O filme O Banquete [2018], da diretora e roteirista, Daniela Thomas, é um suspense psicológico que muda gradativamente até se revelar, ao final, um drama.
Passado no Brasil do final dos anos oitenta, retrata um jantar de amigos e conhecidos para comemorar os dez anos de casados de Mauro (Rodrigo Bolzan) e Bia (Mariana Lima). Um evento que, descrito assim, soa normal e inócuo e que já foi explorado em diversos outros filmes como Perfeitos Desconhecidos [Perfetti Sconosciuti, Itália, 2016]. A primeira cena do filme, contudo, dá o seu tom. Nela, uma mosca anda desatenta por sobre uma planta carnívora, até ser capturada. A tensão está presente desde aquele primeiro momento, embora o espectador ainda não saiba os motivos.

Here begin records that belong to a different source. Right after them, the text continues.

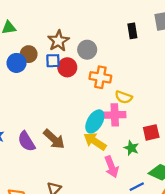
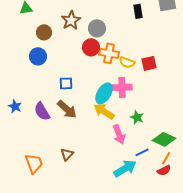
blue square: (53, 61) -> (66, 83), moved
blue circle: (17, 63) -> (38, 56), moved
red circle: (67, 67) -> (91, 47), moved
yellow semicircle: (124, 97) -> (127, 62), moved
red square: (151, 132) -> (149, 63), moved

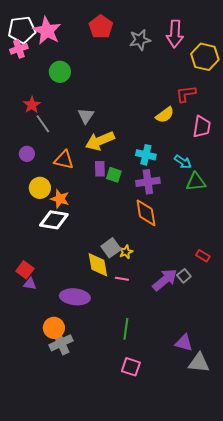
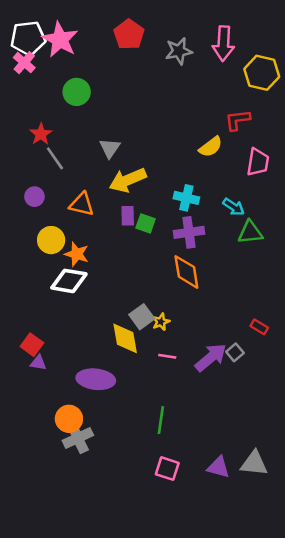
pink cross: (19, 49) -> (24, 63), turned -30
pink line: (122, 279) -> (167, 356), moved
purple triangle: (184, 343) -> (218, 467), moved

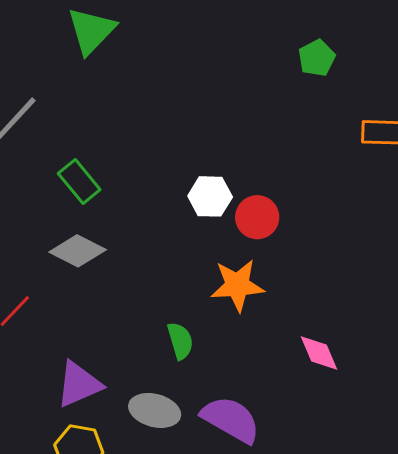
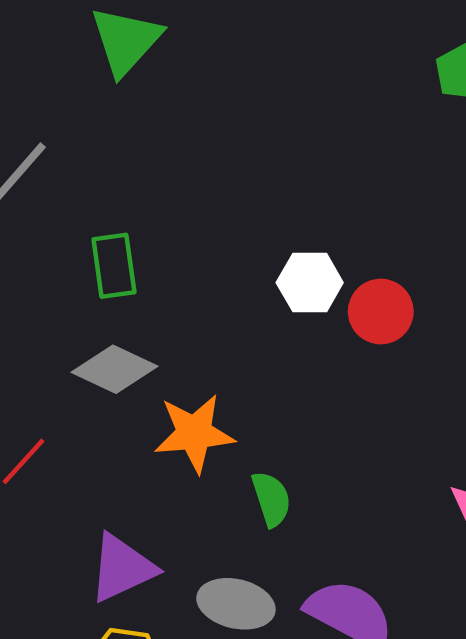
green rectangle: (79, 181) -> (114, 266), turned 33
orange star: (237, 285) -> (194, 433), moved

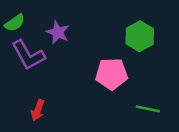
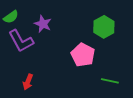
pink pentagon: (112, 74) -> (83, 55), turned 30

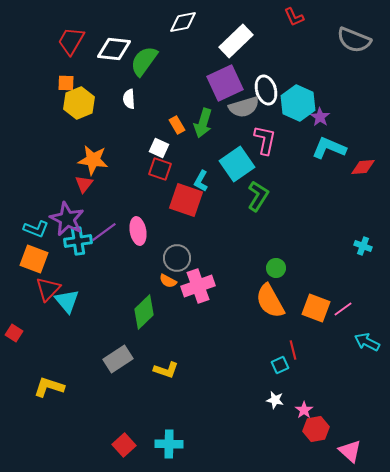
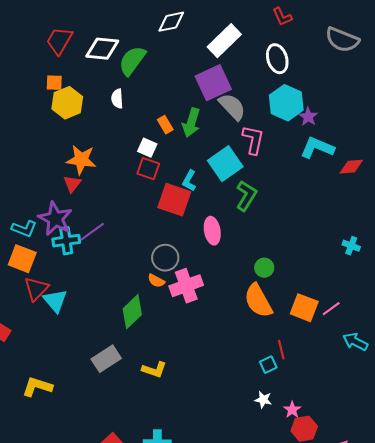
white ellipse: (266, 90) -> (277, 59), moved
gray semicircle: (244, 107) -> (232, 107), turned -116
pink ellipse: (138, 231) -> (212, 231), moved

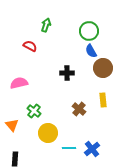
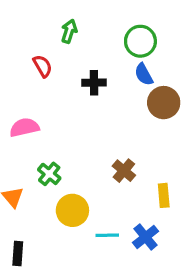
red semicircle: (30, 46) -> (43, 66), turned 32
black cross: (67, 73) -> (94, 83), moved
yellow rectangle: (103, 100) -> (164, 195), moved

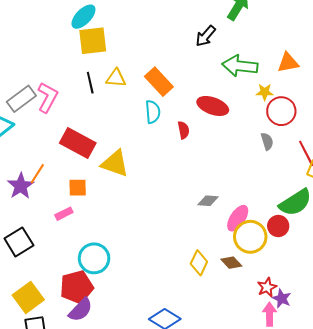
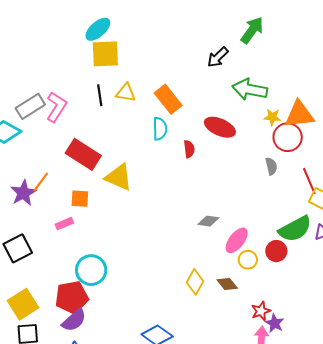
orange triangle: (288, 63) -> (299, 114), moved, size x1.4
yellow circle: (250, 237) -> (248, 260), size x0.6

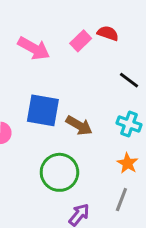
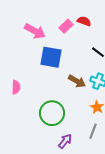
blue square: (43, 110) -> (51, 57), moved
brown arrow: (79, 125) -> (77, 81), moved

Integralmente filmado em uma sala de jantar, sua forma narrativa e estética são as de uma peça de teatro. Daniela tem fortes raízes nos palcos, tanto como diretora quanto como coreógrafa. A composição do cenário claustrofóbico – um espaço com paredes de concreto armado, teto baixo e sem janelas – transmite ao público a ideia de asfixia e prisão.
A trilha sonora dissonante e sem ritmo, que aparece em poucos momentos do filme, é utilizada apenas para marcar cenas específicas e acrescer inquietação.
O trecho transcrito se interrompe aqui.